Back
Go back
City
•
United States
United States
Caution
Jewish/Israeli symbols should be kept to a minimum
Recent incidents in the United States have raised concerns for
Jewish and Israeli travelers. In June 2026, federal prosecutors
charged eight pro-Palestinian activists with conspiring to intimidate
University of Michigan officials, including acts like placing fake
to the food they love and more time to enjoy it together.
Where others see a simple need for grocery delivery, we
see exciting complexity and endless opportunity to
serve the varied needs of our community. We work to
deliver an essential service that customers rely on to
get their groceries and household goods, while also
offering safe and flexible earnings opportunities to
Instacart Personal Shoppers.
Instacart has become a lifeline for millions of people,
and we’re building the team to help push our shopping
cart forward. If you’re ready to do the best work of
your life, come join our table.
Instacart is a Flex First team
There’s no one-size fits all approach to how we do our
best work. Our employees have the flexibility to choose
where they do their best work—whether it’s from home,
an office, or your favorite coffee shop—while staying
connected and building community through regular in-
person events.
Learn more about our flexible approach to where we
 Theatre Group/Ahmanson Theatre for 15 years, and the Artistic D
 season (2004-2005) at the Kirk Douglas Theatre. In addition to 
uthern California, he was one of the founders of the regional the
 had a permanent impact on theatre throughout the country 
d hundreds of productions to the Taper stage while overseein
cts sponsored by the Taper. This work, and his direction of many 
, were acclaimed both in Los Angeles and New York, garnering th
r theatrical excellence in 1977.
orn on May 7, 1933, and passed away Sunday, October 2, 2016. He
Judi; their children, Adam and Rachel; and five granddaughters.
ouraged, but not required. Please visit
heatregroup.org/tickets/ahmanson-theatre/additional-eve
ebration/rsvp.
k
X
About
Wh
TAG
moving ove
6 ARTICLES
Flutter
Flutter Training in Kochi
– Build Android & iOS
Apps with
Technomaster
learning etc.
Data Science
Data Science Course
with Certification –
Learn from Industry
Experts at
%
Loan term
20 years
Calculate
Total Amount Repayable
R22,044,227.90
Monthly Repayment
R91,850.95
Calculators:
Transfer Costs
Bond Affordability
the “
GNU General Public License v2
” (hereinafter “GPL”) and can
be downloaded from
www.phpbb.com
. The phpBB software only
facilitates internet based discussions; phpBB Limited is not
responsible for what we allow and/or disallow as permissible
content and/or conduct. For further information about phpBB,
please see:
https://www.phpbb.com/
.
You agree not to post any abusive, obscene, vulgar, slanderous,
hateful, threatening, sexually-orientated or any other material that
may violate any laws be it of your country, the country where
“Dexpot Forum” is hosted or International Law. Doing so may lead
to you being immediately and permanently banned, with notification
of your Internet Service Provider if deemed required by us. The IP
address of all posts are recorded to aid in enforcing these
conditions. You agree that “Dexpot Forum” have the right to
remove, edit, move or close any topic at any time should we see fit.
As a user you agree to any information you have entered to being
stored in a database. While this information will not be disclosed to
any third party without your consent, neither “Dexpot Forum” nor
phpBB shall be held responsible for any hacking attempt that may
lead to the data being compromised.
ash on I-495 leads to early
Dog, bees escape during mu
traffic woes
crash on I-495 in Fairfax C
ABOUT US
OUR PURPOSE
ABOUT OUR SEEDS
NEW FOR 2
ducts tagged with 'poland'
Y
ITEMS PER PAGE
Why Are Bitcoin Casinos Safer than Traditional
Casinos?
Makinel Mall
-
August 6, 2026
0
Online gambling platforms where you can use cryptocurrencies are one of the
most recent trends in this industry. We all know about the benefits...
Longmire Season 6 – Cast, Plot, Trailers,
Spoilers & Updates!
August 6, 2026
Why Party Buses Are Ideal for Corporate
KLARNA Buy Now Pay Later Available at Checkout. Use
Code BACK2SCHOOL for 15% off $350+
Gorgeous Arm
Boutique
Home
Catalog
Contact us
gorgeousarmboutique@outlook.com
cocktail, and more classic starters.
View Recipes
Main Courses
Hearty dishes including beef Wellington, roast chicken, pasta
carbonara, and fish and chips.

==

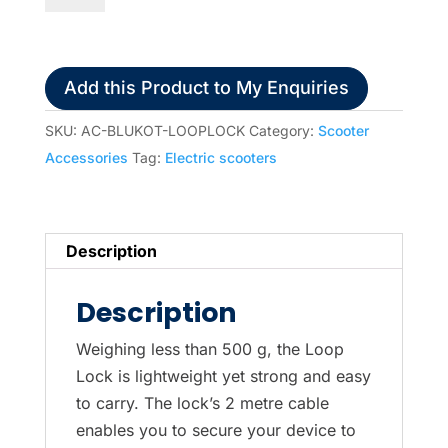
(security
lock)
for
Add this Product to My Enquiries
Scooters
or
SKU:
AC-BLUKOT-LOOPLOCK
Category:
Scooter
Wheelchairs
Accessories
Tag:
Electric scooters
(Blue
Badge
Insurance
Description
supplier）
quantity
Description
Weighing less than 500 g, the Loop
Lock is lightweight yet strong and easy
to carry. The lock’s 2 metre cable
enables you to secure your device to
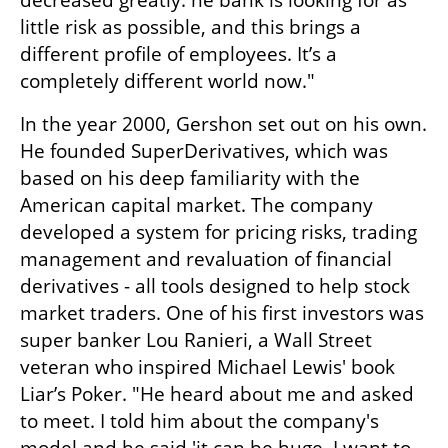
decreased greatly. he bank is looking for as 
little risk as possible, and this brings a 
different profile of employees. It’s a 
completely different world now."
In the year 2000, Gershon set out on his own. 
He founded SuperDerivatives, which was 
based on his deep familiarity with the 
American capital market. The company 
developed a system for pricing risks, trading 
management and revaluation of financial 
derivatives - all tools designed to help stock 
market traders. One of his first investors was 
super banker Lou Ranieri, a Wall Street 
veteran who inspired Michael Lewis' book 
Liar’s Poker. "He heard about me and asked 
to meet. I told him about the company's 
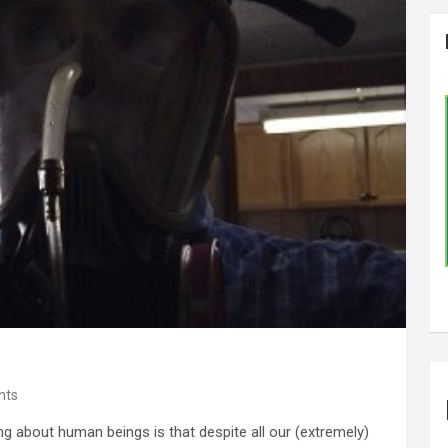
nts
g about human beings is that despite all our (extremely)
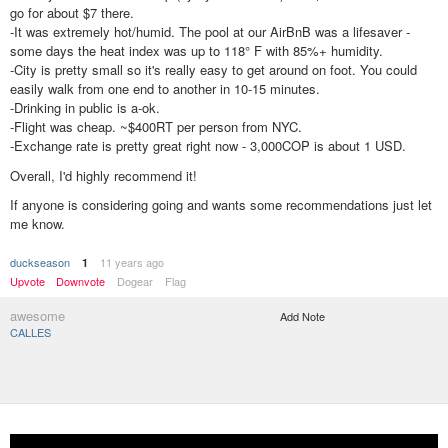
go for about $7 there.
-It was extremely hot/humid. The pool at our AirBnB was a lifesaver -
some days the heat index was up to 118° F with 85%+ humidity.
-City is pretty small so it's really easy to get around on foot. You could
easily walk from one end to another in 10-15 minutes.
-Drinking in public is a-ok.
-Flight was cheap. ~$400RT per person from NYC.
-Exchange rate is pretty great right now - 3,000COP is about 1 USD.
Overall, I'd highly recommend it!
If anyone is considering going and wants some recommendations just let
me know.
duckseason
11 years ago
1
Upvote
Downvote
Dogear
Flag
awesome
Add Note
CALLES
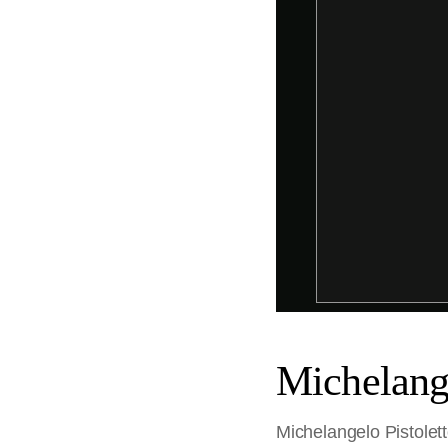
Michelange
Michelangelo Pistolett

What you are asked to do -
If a line in the entries contains "different", copy it.

Reply to the task -
different profile of employees. It’s a 
completely different world now."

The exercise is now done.